Those two words, ‘Who Cares?’, ended my mid-life crisis and I never looked back.
But wait, is there such thing as a mid-life crisis?
Some experts say it’s not real:
‘Occurrence of the midlife crisis has turned out to be myth; research shows 10–20% of people actually experience it.’
‘Research suggests the mid-life crisis is largely a myth…Very few people report having some definable crisis that’s due to their age.’
So, what was that experience I went through in the late 1990’s which finally ended a few years later?
It was a time when I felt there was no meaning in life. I had low self-esteem. I felt there was nothing to look forward to.

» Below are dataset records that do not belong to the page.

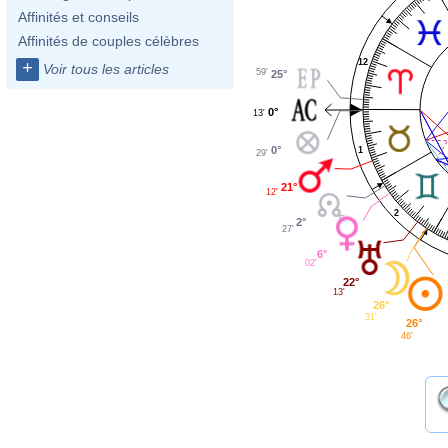
Affinités et conseils
Affinités de couples célèbres
12
+
Voir tous les articles
59'
25°
0°
13'
0°
1
29'
21°
12'
2
2°
27'
6°
02'
22°
13'
26°
31'
26°
46'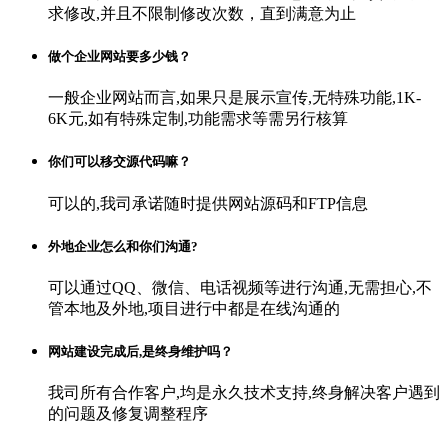
求修改,并且不限制修改次数，直到满意为止
做个企业网站要多少钱？
一般企业网站而言,如果只是展示宣传,无特殊功能,1K-
6K元,如有特殊定制,功能需求等需另行核算
你们可以移交源代码嘛？
可以的,我司承诺随时提供网站源码和FTP信息
外地企业怎么和你们沟通?
可以通过QQ、微信、电话视频等进行沟通,无需担心,不
管本地及外地,项目进行中都是在线沟通的
网站建设完成后,是终身维护吗？
我司所有合作客户,均是永久技术支持,终身解决客户遇到
的问题及修复调整程序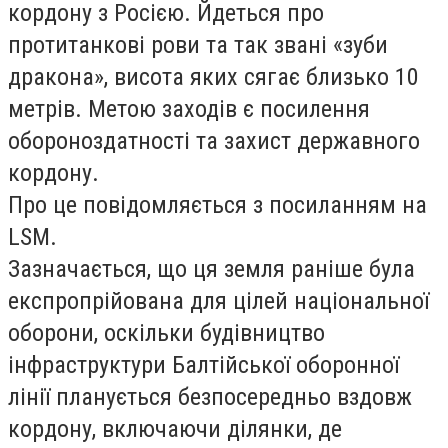
кордону з Росією. Йдеться про
протитанкові рови та так звані «зуби
дракона», висота яких сягає близько 10
метрів. Метою заходів є посилення
обороноздатності та захист державного
кордону.
Про це повідомляється з посиланням на
LSM.
Зазначається, що ця земля раніше була
експропрійована для цілей національної
оборони, оскільки будівництво
інфраструктури Балтійської оборонної
лінії планується безпосередньо вздовж
кордону, включаючи ділянки, де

It was a time in which I found myself asking or saying the following:
“Is this it?”
“There is no more?”
“What is there to look forward to?”
But was I only just one of the 10% to 20% of the population who was experiencing this? Were other people not going through this?
Even as it may be that most people don’t suffer a mid-life crisis, many do testify that they are at their unhappiest in mid-life. Happiness is a ‘U’ for many in which many individuals feel joy least in the middle of their lives.
Mid-life crisis is a matter of definition. It may not be a stage which every adult passes through at a certain age but it at least represents a time of unhappiness likely occurring sometime between the age of 30 to 60.
Experts can only guess why we feel unhappiest in our middle ages but we can guess that it is because we probably experienced loss of our loved ones like relatives and parents which are most likely to happen when we are in mid-life.
Many of us also plateau in our careers in our 40s and 50s, no longer seeing the prospect of promotion but rather the looming of retirement.
It is also when married adults in their later years see their children grow up and leave home. Empty nests become more the rule than the exception as parents get older.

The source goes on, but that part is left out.